Second, I think a deeper appreciation of the adage “Trust is hard to earn, and easy to destroy.” How long it takes to rebuild trust, how many proof points you need, and how consistent something needs to be—I probably wish I had understood how long that cycle was. It might’ve prepared me better mentally for the road I’d been on over the past four or five years.
Eric Kutcher: As you enter your sixth year, how do you think about the legacy you want to leave behind as you steward this incredibly iconic institution?
John Stankey: It’s a little bit of a stretch to call it a legacy when you think about the continuum of a 150-year-old company. But I think I embraced fairly early on that my chapter of those 150 years is going to be a chapter of repositioning.
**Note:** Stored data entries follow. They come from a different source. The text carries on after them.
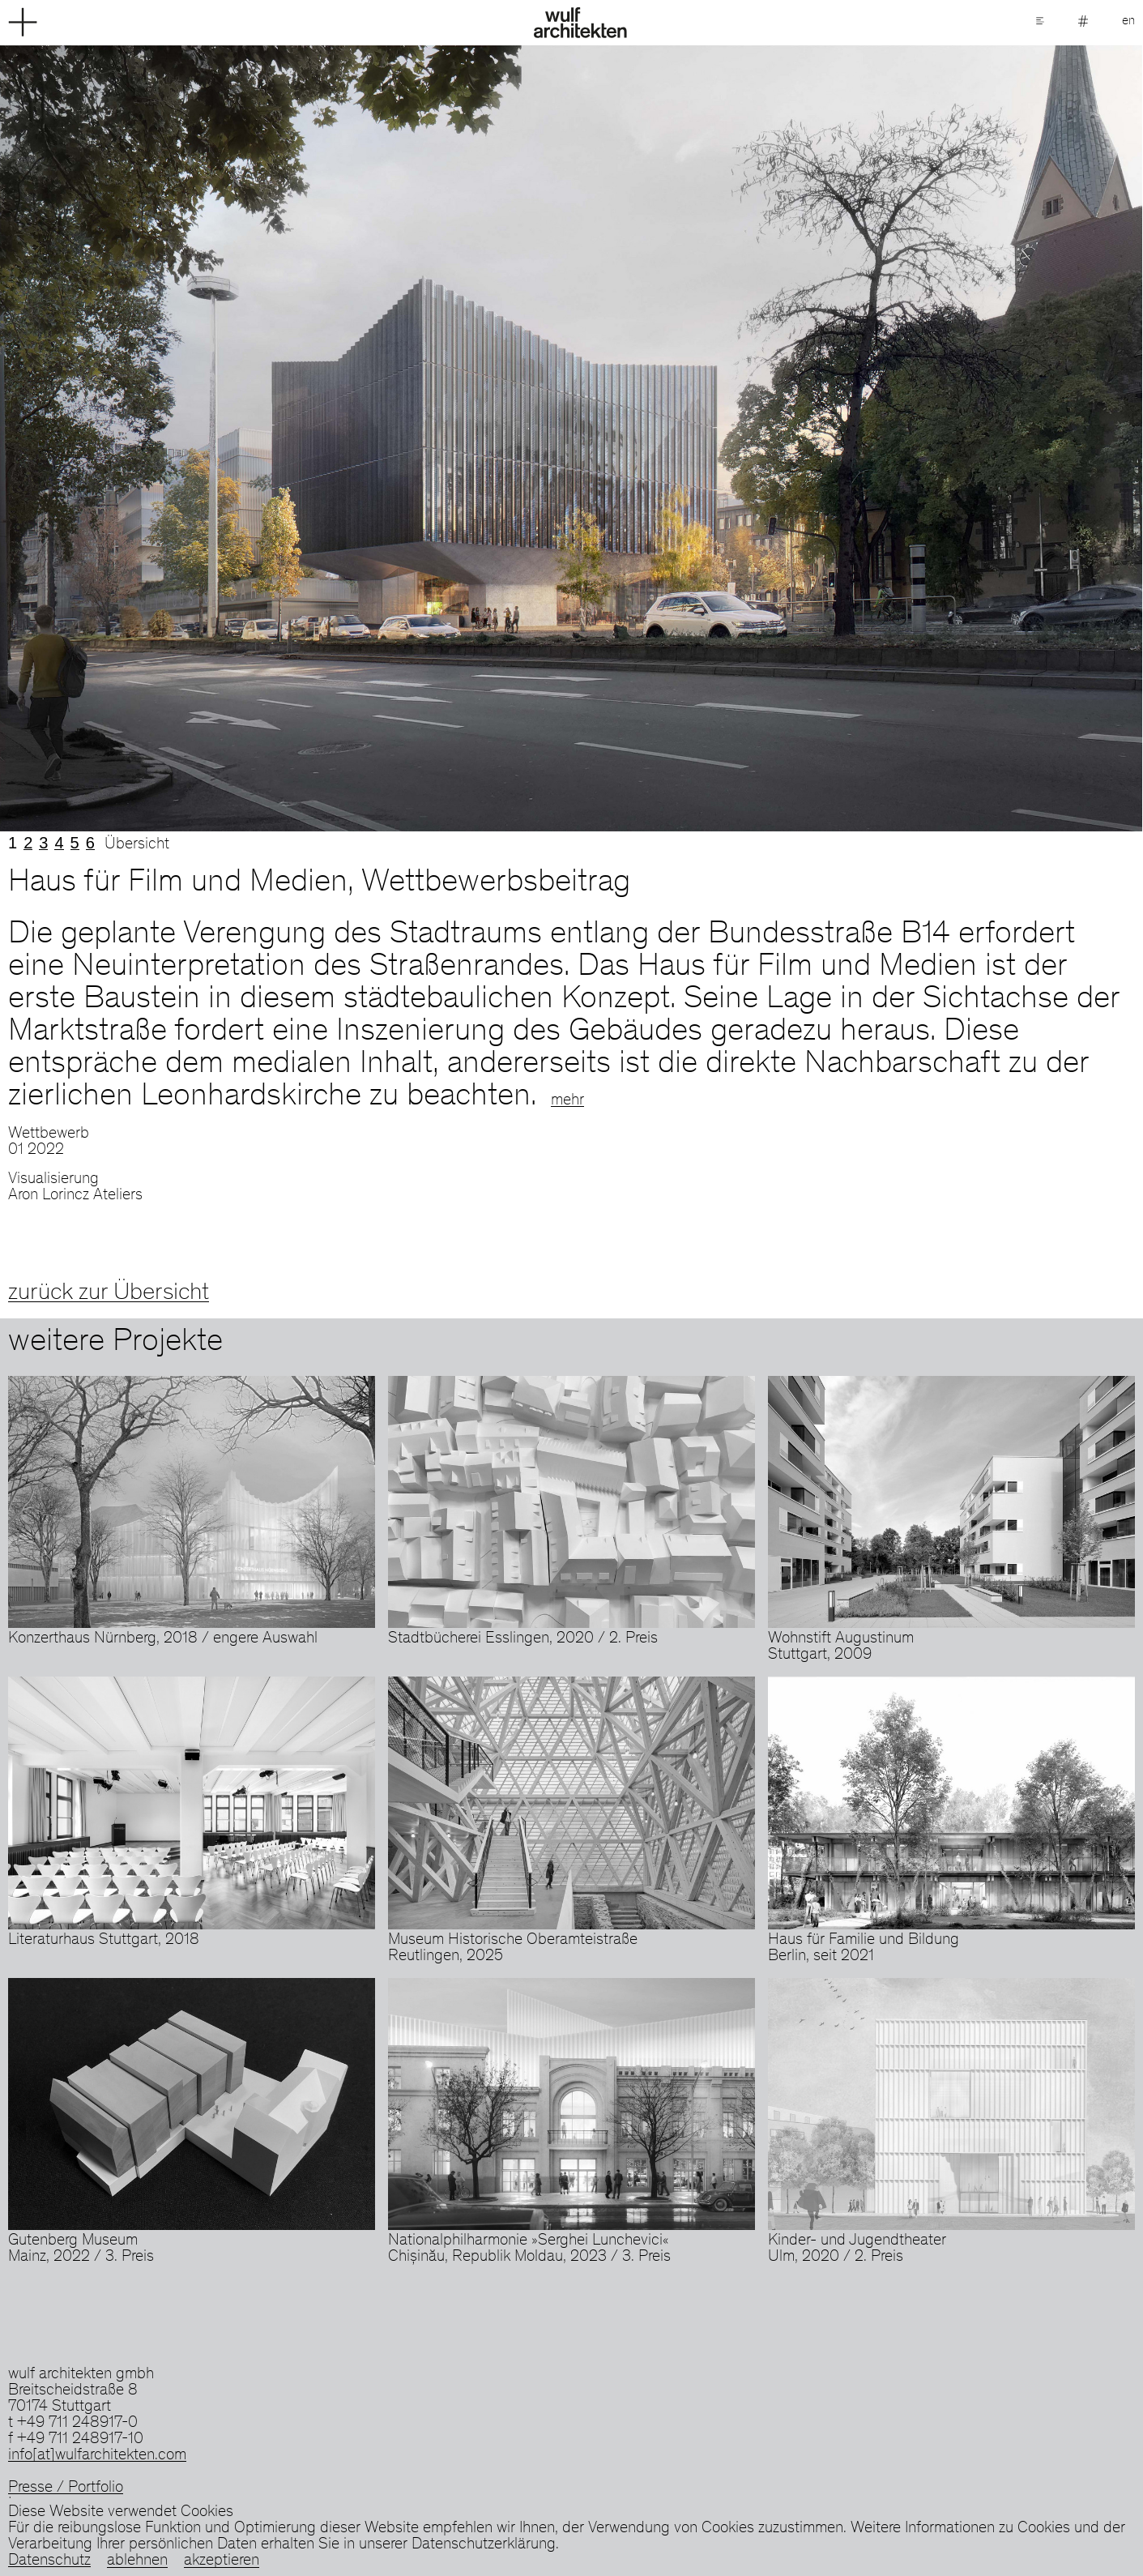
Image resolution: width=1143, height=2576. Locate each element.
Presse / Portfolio (65, 2488)
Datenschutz (49, 2561)
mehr (567, 1101)
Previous (286, 438)
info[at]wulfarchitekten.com (97, 2456)
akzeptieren (221, 2561)
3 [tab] (43, 843)
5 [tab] (74, 843)
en (1128, 21)
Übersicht (136, 845)
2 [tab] (27, 843)
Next (858, 438)
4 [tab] (58, 843)
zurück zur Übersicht (108, 1293)
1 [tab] (12, 843)
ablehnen (137, 2561)
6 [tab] (90, 843)
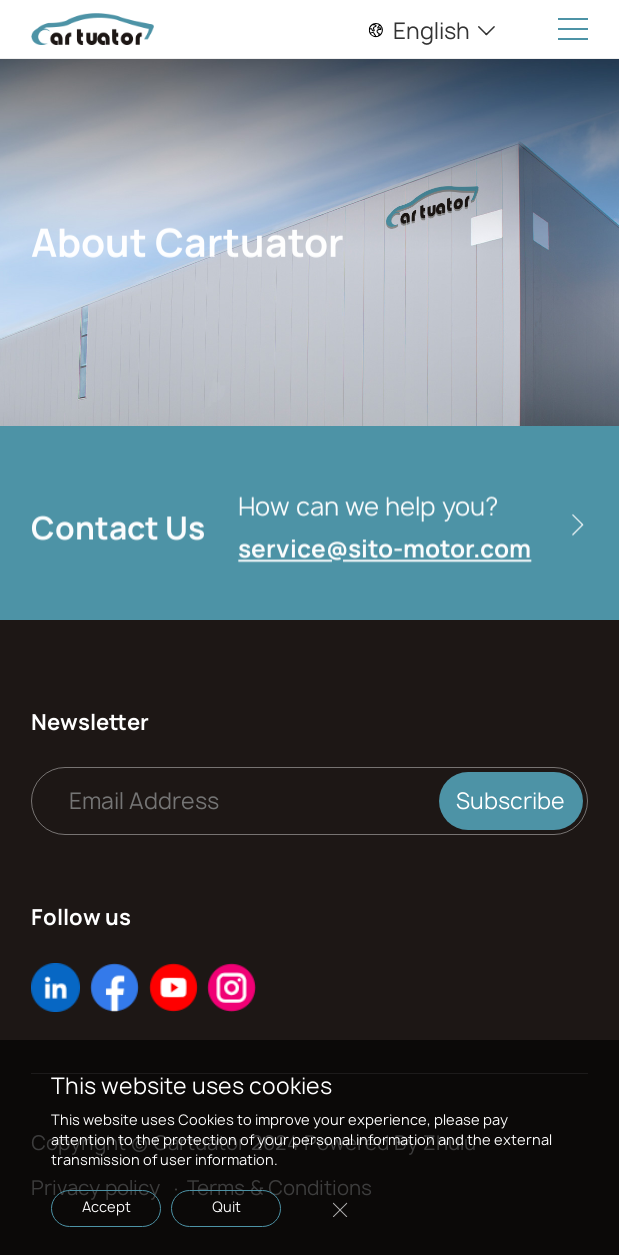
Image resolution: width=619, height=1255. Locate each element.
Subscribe (510, 801)
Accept (106, 1206)
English (433, 31)
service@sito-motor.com (384, 553)
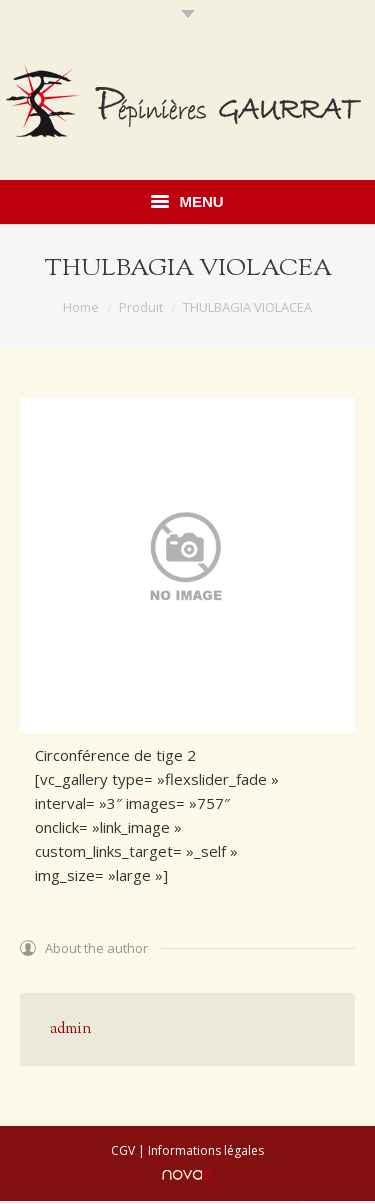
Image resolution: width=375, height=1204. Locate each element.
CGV (123, 1150)
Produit (141, 307)
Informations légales (206, 1150)
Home (81, 307)
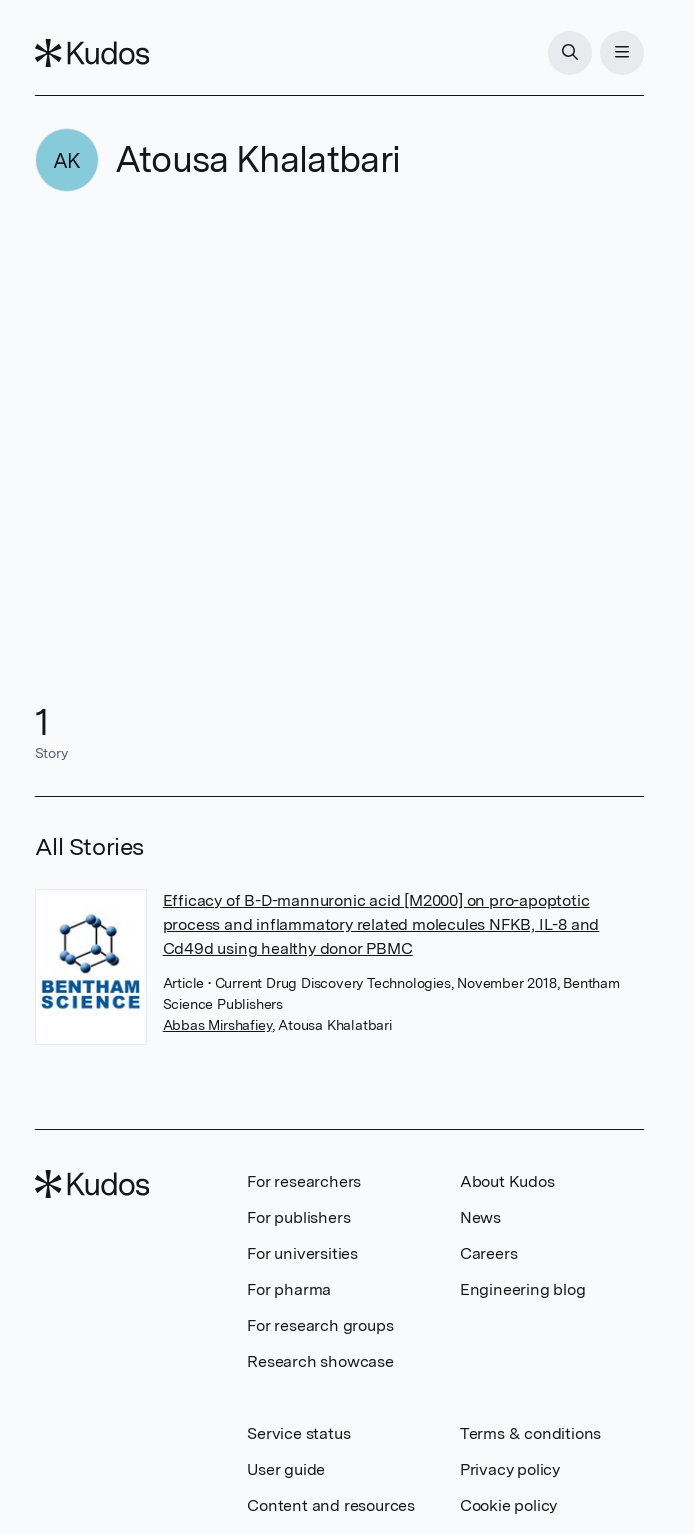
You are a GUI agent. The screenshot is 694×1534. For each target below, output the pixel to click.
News (480, 1217)
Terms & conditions (530, 1433)
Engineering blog (523, 1289)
If there was ever any musing 15 years ago around “Gee, what would I do if I was CEO of AT&T?” you naturally go to the very sexy, interesting, “I would change this, and I would take the business off in this direction, and we would innovate doing these unique, very different things.”
You don’t go, “Well, what I’m going to do is sell a bunch of assets, make the company a third smaller, and shutter most of the products that we’ve built this business on over the last 40 years.” But nonetheless, that’s the moment I came into this job. If my legacy is that I pivoted the business in a way that gave it another decade of growth and sustainability—where 130,000 individuals can deploy their talent and feel like they’re getting challenging work and fair compensation while helping society by allowing people to communicate better and driving commerce—I’ll be very satisfied with that reality.